I’ve recently read an interesting thread on the D newsgroup, which basically asks,

Given two (signed) integers a ∈ [a_min, a_max], b ∈ [b_min, b_max], what is the tightest interval of a | b?

I’m think if interval arithmetics can be applied on general bitwise operators (assuming infinite bits). The bitwise-NOT and shifts are trivial since they just corresponds to -1 − x and 2ⁿ x. But bitwise-AND/OR are a lot trickier, due to the mix of bitwise and arithmetic properties.

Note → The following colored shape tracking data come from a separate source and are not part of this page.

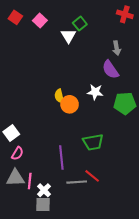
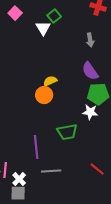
purple semicircle: (110, 70) -> (90, 71), moved
white star: (95, 92) -> (90, 112), moved
yellow semicircle: (59, 96) -> (50, 81), moved, turned 80
red line: (92, 176) -> (97, 169), moved

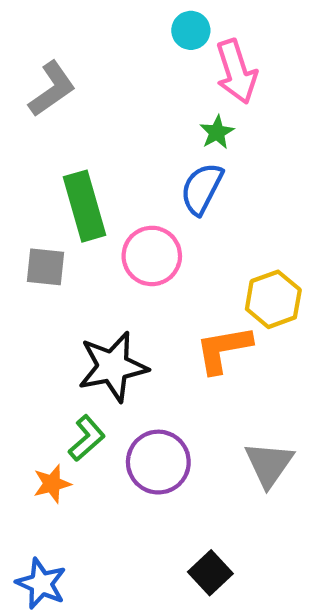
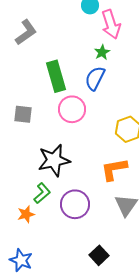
green rectangle: (85, 206) -> (56, 76), moved
orange L-shape: (223, 349) -> (114, 169), moved

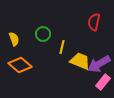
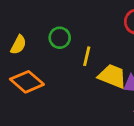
yellow semicircle: (14, 39) -> (18, 45), turned 48

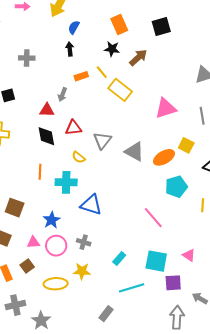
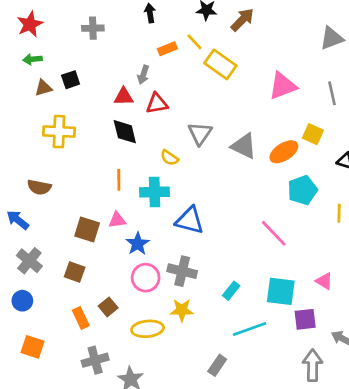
red triangle: (73, 128) -> (157, 103), moved
pink triangle: (33, 242) -> (117, 220), moved
gray cross: (84, 242) -> (182, 271), size x1.5

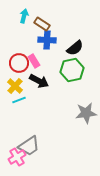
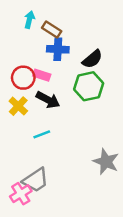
pink rectangle: (34, 61) -> (42, 75), turned -40
cyan line: (19, 100) -> (42, 134), moved
gray star: (86, 113) -> (106, 162), moved, turned 30

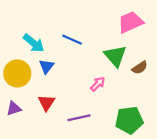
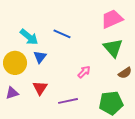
green triangle: (115, 56) -> (113, 48), moved
brown semicircle: (140, 68) -> (125, 73), moved

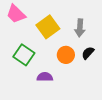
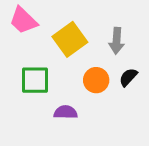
green square: (24, 55) -> (35, 80), turned -35

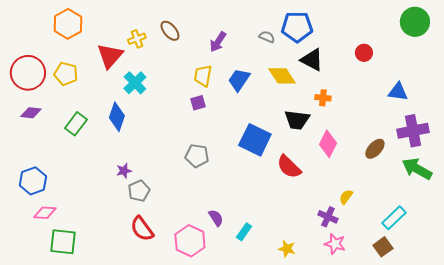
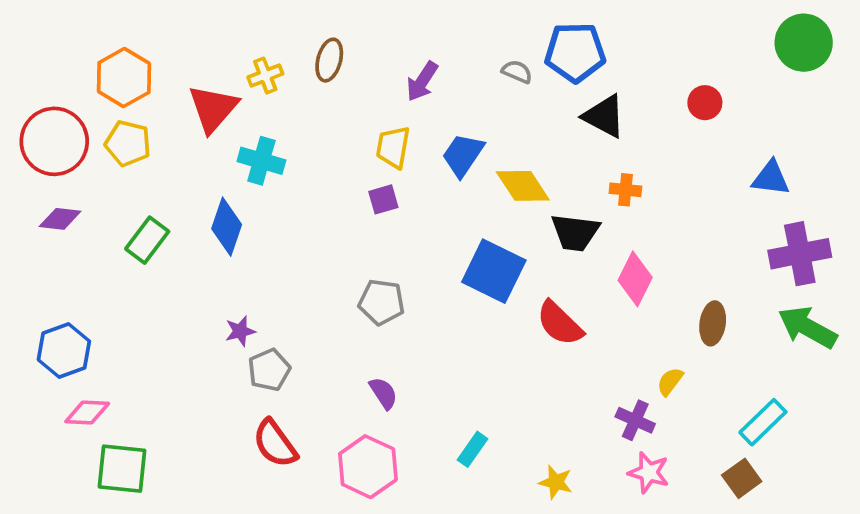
orange hexagon: (68, 24) -> (124, 77), moved
brown ellipse: (170, 31) -> (329, 60), turned 55
yellow diamond: (282, 76) -> (523, 186), moved
cyan cross: (135, 83) -> (261, 161), turned -30
brown ellipse: (375, 149) -> (713, 323), moved, turned -35
purple semicircle: (216, 218) -> (383, 393), moved

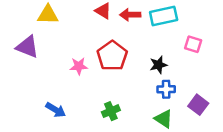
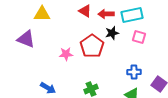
pink square: (193, 44) -> (139, 37), moved
black star: (158, 65) -> (112, 33), moved

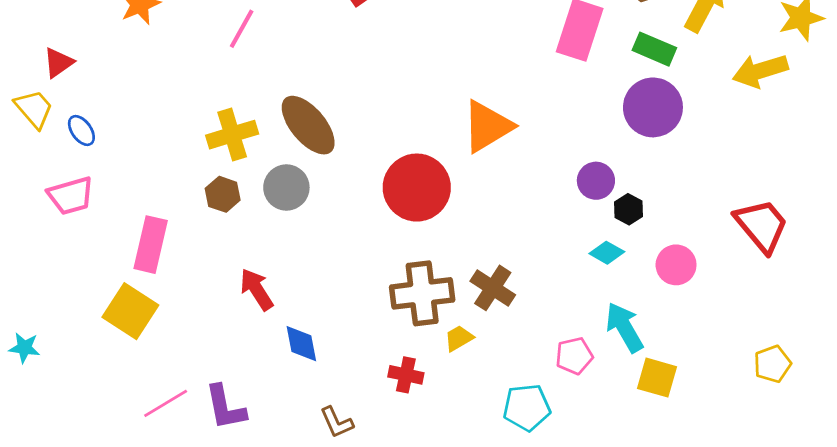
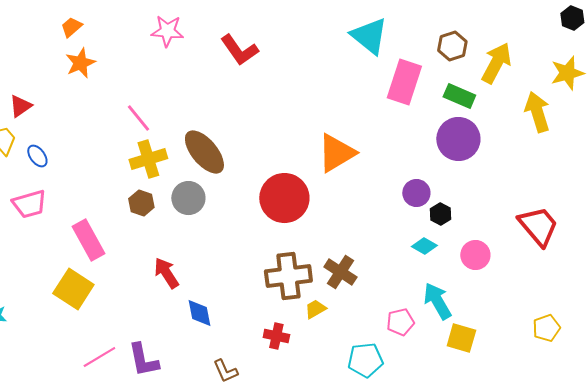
pink line: (242, 29) -> (138, 118), moved, turned -68
yellow arrow: (760, 71) -> (537, 112), turned 90
pink rectangle: (151, 245) -> (88, 240), turned -42

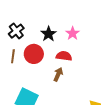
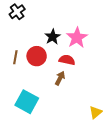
black cross: (16, 31) -> (17, 12), moved
pink star: (73, 33) -> (77, 38), size x1.5

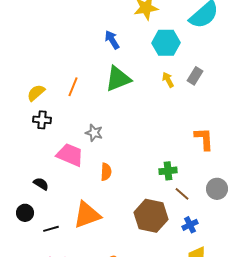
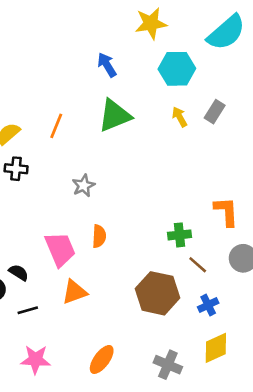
gray star: (94, 133) -> (84, 186), turned 30
orange L-shape: (204, 139) -> (226, 212), moved
pink trapezoid: (70, 155) -> (60, 249), moved, turned 44
black semicircle: (41, 184) -> (19, 273), moved
orange triangle: (87, 215) -> (74, 292), size x0.7

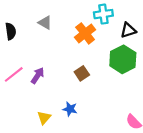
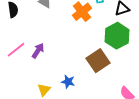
brown square: (82, 73) -> (98, 61), moved, size x1.6

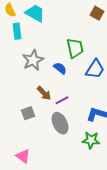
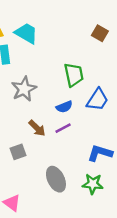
blue semicircle: (60, 68) -> (64, 107), moved, turned 120
purple line: (62, 100) -> (63, 128), moved
gray ellipse: (60, 123) -> (56, 179), moved

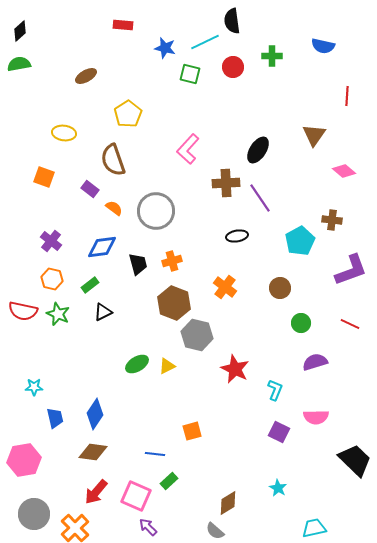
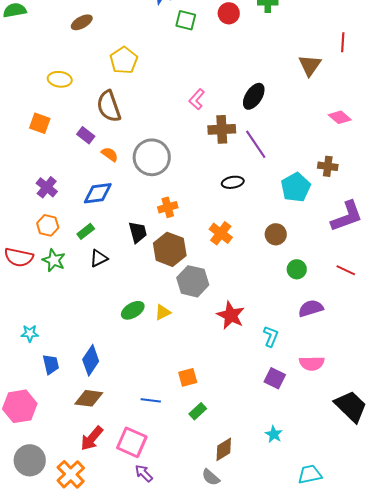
brown triangle: (314, 135) -> (310, 65), moved
pink L-shape: (188, 149) -> (197, 99), moved, size x0.7
black trapezoid: (138, 264) -> (138, 232), moved
green rectangle: (169, 481) -> (198, 411), moved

Is there a polynomial-time algorithm to compute the intervals of bitwise-AND/OR?

Note:

• Assume all bitwise operations run in linear time (of number of bits), and test/set a bit is constant time.
• The brute-force algorithm runs in exponential time.
• Because ~(a | b) = ~a & ~b, solving the bitwise-AND and -NOT problem implies bitwise-OR is done.
• Although the content of that thread suggests min{a | b} = max(a_min, b_min), it is not the tightest bound. Just consider [2, 3] | [8, 9] = [10, 11].)
• Actually working on unsigned arithmetic is enough, as we can split a signed interval into negative and nonnegative subsets, and using de Morgan’s laws and commutativity only the bitwise-AND, -OR and -AND-NOT cases on nonnegative intervals need to be solved.